絵本作家の荒井良二さんがわたしは、すきだ。
あまりにすきなので、ゼミのみんなといっしょに荒井さんの絵本を読むことにした。わたしは「ここがすき」とか「ここが不思議」とか「ここが疑問」など感じるまま思うままに書き連ね、レジュメにして発表した。けれど、そんなモノを簡単に飛び越えてくるようなみんなの「これすき」「これなに」「めちゃかわいい」というコメントや見せ合いっこしてうふふと笑い合っちゃう姿に、くすぐったいようなうれしさと信頼感を得たのだった。

そしてみんなにも作家さんをひとり選んで紹介してもらうことにした。それぞれ文字通り山ほどの絵本と「すき」と「問い」が詰まったレジュメを用意して持ってきてくれた。聞き役のみんなも待ちきれないと言わんばかりに絵本の山に手をのばし読みふける。ほんとうにみんなちゃーんと「紹介したい」「だいすき」っていう気もちをここに持ってきてくれたんだなぁ、そしてみんなちゃーんとその気もちを受けとって感じられるんだなぁ、しみじみすてきなひとたちだなぁと、ますます私の中のよろこびと確かさはふくらんだ。

思いかえせばわたしには、いつもたのしそうにうれしそうに絵本を読み聞かせてくれる母のようなあたたかいセンセイがいた。

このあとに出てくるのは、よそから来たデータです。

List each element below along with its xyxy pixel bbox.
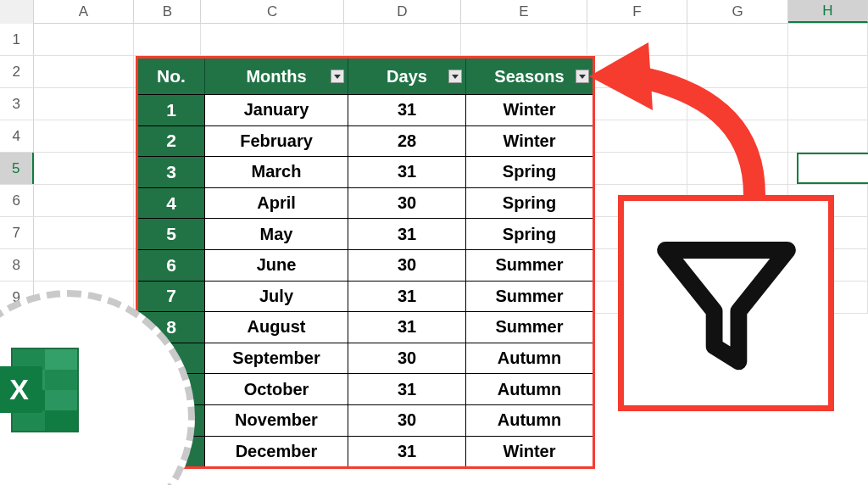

「すき」でも「きもちわるい」でもなんでもいい、そのひとが確かに感じているその「感じ」が詰まった語りは、しっかりと聞いているわたしたちのからだにも届く。そのことを教えてくれたセンセイだった。そうだそうだこの感じ…これって授業も同じことなんだよなぁと思いめぐらしつつ前期を終えられたこと、「この感じ」を鮮明に思い出させてくれたゼミのみんなに、こころからの ありがとう を伝えたい。